ACTIVITY: Give all the records again, with no alterations.

(Collected data)
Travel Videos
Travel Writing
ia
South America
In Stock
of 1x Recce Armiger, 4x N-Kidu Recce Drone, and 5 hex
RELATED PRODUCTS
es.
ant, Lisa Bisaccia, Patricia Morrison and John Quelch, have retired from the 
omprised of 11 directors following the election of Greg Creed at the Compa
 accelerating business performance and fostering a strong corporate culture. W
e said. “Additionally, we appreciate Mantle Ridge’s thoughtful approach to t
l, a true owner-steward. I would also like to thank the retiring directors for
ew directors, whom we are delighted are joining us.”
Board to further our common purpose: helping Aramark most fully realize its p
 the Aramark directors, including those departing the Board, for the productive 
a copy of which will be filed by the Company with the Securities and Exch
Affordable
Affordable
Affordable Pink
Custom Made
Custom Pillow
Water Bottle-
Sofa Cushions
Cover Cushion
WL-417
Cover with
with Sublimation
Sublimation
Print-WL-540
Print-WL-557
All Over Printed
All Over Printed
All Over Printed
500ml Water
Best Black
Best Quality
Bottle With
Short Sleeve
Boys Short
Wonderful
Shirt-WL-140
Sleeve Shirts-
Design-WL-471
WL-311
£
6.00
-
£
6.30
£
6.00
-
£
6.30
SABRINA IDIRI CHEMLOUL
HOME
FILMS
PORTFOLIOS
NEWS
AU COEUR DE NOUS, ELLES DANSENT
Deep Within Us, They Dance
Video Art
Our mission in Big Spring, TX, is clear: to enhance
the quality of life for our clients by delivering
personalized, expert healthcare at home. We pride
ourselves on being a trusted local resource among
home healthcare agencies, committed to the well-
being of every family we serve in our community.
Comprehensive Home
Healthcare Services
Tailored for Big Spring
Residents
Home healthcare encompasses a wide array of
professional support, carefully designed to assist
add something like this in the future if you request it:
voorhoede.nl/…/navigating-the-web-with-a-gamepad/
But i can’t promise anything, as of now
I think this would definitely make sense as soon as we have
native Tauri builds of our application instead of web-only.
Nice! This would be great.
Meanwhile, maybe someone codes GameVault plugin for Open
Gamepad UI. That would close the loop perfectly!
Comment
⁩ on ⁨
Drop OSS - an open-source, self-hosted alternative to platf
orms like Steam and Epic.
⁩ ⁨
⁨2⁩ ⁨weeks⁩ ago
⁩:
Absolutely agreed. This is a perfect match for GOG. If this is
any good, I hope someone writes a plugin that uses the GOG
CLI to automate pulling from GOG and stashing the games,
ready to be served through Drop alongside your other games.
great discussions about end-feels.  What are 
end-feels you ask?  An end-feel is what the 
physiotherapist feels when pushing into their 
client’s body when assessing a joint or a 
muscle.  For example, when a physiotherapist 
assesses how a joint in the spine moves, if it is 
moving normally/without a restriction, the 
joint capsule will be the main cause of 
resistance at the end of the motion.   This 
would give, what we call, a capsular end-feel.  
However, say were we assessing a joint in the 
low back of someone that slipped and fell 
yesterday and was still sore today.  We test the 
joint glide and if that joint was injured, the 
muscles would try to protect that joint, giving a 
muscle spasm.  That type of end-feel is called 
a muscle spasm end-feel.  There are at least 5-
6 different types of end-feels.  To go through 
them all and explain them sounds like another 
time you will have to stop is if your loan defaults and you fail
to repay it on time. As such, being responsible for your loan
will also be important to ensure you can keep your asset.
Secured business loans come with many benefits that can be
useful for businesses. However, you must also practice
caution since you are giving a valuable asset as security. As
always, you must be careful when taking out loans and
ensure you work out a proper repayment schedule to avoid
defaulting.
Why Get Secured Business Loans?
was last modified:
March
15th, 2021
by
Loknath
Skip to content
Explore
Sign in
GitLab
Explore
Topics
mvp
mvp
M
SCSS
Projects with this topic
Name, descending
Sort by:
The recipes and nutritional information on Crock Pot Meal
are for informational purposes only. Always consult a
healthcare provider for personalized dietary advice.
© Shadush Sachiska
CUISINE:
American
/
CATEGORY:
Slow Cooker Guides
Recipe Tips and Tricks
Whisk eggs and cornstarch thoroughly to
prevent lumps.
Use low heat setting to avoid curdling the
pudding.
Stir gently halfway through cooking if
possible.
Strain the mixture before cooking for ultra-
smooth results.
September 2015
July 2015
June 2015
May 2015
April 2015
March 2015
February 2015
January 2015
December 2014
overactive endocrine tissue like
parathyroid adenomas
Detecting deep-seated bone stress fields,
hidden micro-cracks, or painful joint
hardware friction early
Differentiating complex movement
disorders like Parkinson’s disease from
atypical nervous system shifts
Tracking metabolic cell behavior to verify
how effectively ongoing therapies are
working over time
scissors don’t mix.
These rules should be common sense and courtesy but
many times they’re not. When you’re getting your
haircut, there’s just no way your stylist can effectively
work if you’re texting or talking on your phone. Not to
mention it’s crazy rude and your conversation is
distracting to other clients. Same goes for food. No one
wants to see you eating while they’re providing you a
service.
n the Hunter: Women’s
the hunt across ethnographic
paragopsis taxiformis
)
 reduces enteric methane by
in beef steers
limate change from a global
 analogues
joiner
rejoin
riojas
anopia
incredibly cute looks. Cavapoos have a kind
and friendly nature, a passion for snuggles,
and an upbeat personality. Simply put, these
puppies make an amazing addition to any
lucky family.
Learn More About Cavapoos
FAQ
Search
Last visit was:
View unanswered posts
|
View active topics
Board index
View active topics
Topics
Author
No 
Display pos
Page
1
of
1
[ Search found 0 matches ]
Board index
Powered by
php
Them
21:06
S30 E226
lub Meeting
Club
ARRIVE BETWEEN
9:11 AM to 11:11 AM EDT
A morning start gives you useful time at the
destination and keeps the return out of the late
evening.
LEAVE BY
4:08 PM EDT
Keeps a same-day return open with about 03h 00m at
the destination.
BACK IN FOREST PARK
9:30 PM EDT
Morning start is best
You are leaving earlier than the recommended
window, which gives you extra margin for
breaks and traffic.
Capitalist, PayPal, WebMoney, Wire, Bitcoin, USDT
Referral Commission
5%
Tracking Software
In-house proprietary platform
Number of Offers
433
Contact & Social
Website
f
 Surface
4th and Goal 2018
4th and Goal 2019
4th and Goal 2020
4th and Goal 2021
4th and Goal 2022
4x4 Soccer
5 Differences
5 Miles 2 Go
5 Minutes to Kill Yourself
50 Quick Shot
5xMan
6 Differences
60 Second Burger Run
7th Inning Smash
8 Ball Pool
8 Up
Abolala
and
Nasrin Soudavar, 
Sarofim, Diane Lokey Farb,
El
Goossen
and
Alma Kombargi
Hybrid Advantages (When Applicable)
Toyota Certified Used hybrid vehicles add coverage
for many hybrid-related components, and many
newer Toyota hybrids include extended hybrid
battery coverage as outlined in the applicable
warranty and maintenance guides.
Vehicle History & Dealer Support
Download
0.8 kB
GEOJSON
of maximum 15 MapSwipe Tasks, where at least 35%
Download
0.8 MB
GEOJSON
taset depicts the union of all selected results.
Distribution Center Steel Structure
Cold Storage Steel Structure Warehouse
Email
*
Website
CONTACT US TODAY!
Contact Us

TASK ANSWER:
Travel Videos
Travel Writing
ia
South America
In Stock
of 1x Recce Armiger, 4x N-Kidu Recce Drone, and 5 hex
RELATED PRODUCTS
es.
ant, Lisa Bisaccia, Patricia Morrison and John Quelch, have retired from the 
omprised of 11 directors following the election of Greg Creed at the Compa
 accelerating business performance and fostering a strong corporate culture. W
e said. “Additionally, we appreciate Mantle Ridge’s thoughtful approach to t
l, a true owner-steward. I would also like to thank the retiring directors for
ew directors, whom we are delighted are joining us.”
Board to further our common purpose: helping Aramark most fully realize its p
 the Aramark directors, including those departing the Board, for the productive 
a copy of which will be filed by the Company with the Securities and Exch
Affordable
Affordable
Affordable Pink
Custom Made
Custom Pillow
Water Bottle-
Sofa Cushions
Cover Cushion
WL-417
Cover with
with Sublimation
Sublimation
Print-WL-540
Print-WL-557
All Over Printed
All Over Printed
All Over Printed
500ml Water
Best Black
Best Quality
Bottle With
Short Sleeve
Boys Short
Wonderful
Shirt-WL-140
Sleeve Shirts-
Design-WL-471
WL-311
£
6.00
-
£
6.30
£
6.00
-
£
6.30
SABRINA IDIRI CHEMLOUL
HOME
FILMS
PORTFOLIOS
NEWS
AU COEUR DE NOUS, ELLES DANSENT
Deep Within Us, They Dance
Video Art
Our mission in Big Spring, TX, is clear: to enhance
the quality of life for our clients by delivering
personalized, expert healthcare at home. We pride
ourselves on being a trusted local resource among
home healthcare agencies, committed to the well-
being of every family we serve in our community.
Comprehensive Home
Healthcare Services
Tailored for Big Spring
Residents
Home healthcare encompasses a wide array of
professional support, carefully designed to assist
add something like this in the future if you request it:
voorhoede.nl/…/navigating-the-web-with-a-gamepad/
But i can’t promise anything, as of now
I think this would definitely make sense as soon as we have
native Tauri builds of our application instead of web-only.
Nice! This would be great.
Meanwhile, maybe someone codes GameVault plugin for Open
Gamepad UI. That would close the loop perfectly!
Comment
⁩ on ⁨
Drop OSS - an open-source, self-hosted alternative to platf
orms like Steam and Epic.
⁩ ⁨
⁨2⁩ ⁨weeks⁩ ago
⁩:
Absolutely agreed. This is a perfect match for GOG. If this is
any good, I hope someone writes a plugin that uses the GOG
CLI to automate pulling from GOG and stashing the games,
ready to be served through Drop alongside your other games.
great discussions about end-feels.  What are 
end-feels you ask?  An end-feel is what the 
physiotherapist feels when pushing into their 
client’s body when assessing a joint or a 
muscle.  For example, when a physiotherapist 
assesses how a joint in the spine moves, if it is 
moving normally/without a restriction, the 
joint capsule will be the main cause of 
resistance at the end of the motion.   This 
would give, what we call, a capsular end-feel.  
However, say were we assessing a joint in the 
low back of someone that slipped and fell 
yesterday and was still sore today.  We test the 
joint glide and if that joint was injured, the 
muscles would try to protect that joint, giving a 
muscle spasm.  That type of end-feel is called 
a muscle spasm end-feel.  There are at least 5-
6 different types of end-feels.  To go through 
them all and explain them sounds like another 
time you will have to stop is if your loan defaults and you fail
to repay it on time. As such, being responsible for your loan
will also be important to ensure you can keep your asset.
Secured business loans come with many benefits that can be
useful for businesses. However, you must also practice
caution since you are giving a valuable asset as security. As
always, you must be careful when taking out loans and
ensure you work out a proper repayment schedule to avoid
defaulting.
Why Get Secured Business Loans?
was last modified:
March
15th, 2021
by
Loknath
Skip to content
Explore
Sign in
GitLab
Explore
Topics
mvp
mvp
M
SCSS
Projects with this topic
Name, descending
Sort by:
The recipes and nutritional information on Crock Pot Meal
are for informational purposes only. Always consult a
healthcare provider for personalized dietary advice.
© Shadush Sachiska
CUISINE:
American
/
CATEGORY:
Slow Cooker Guides
Recipe Tips and Tricks
Whisk eggs and cornstarch thoroughly to
prevent lumps.
Use low heat setting to avoid curdling the
pudding.
Stir gently halfway through cooking if
possible.
Strain the mixture before cooking for ultra-
smooth results.
September 2015
July 2015
June 2015
May 2015
April 2015
March 2015
February 2015
January 2015
December 2014
overactive endocrine tissue like
parathyroid adenomas
Detecting deep-seated bone stress fields,
hidden micro-cracks, or painful joint
hardware friction early
Differentiating complex movement
disorders like Parkinson’s disease from
atypical nervous system shifts
Tracking metabolic cell behavior to verify
how effectively ongoing therapies are
working over time
scissors don’t mix.
These rules should be common sense and courtesy but
many times they’re not. When you’re getting your
haircut, there’s just no way your stylist can effectively
work if you’re texting or talking on your phone. Not to
mention it’s crazy rude and your conversation is
distracting to other clients. Same goes for food. No one
wants to see you eating while they’re providing you a
service.
n the Hunter: Women’s
the hunt across ethnographic
paragopsis taxiformis
)
 reduces enteric methane by
in beef steers
limate change from a global
 analogues
joiner
rejoin
riojas
anopia
incredibly cute looks. Cavapoos have a kind
and friendly nature, a passion for snuggles,
and an upbeat personality. Simply put, these
puppies make an amazing addition to any
lucky family.
Learn More About Cavapoos
FAQ
Search
Last visit was:
View unanswered posts
|
View active topics
Board index
View active topics
Topics
Author
No 
Display pos
Page
1
of
1
[ Search found 0 matches ]
Board index
Powered by
php
Them
21:06
S30 E226
lub Meeting
Club
ARRIVE BETWEEN
9:11 AM to 11:11 AM EDT
A morning start gives you useful time at the
destination and keeps the return out of the late
evening.
LEAVE BY
4:08 PM EDT
Keeps a same-day return open with about 03h 00m at
the destination.
BACK IN FOREST PARK
9:30 PM EDT
Morning start is best
You are leaving earlier than the recommended
window, which gives you extra margin for
breaks and traffic.
Capitalist, PayPal, WebMoney, Wire, Bitcoin, USDT
Referral Commission
5%
Tracking Software
In-house proprietary platform
Number of Offers
433
Contact & Social
Website
f
 Surface
4th and Goal 2018
4th and Goal 2019
4th and Goal 2020
4th and Goal 2021
4th and Goal 2022
4x4 Soccer
5 Differences
5 Miles 2 Go
5 Minutes to Kill Yourself
50 Quick Shot
5xMan
6 Differences
60 Second Burger Run
7th Inning Smash
8 Ball Pool
8 Up
Abolala
and
Nasrin Soudavar, 
Sarofim, Diane Lokey Farb,
El
Goossen
and
Alma Kombargi
Hybrid Advantages (When Applicable)
Toyota Certified Used hybrid vehicles add coverage
for many hybrid-related components, and many
newer Toyota hybrids include extended hybrid
battery coverage as outlined in the applicable
warranty and maintenance guides.
Vehicle History & Dealer Support
Download
0.8 kB
GEOJSON
of maximum 15 MapSwipe Tasks, where at least 35%
Download
0.8 MB
GEOJSON
taset depicts the union of all selected results.
Distribution Center Steel Structure
Cold Storage Steel Structure Warehouse
Email
*
Website
CONTACT US TODAY!
Contact Us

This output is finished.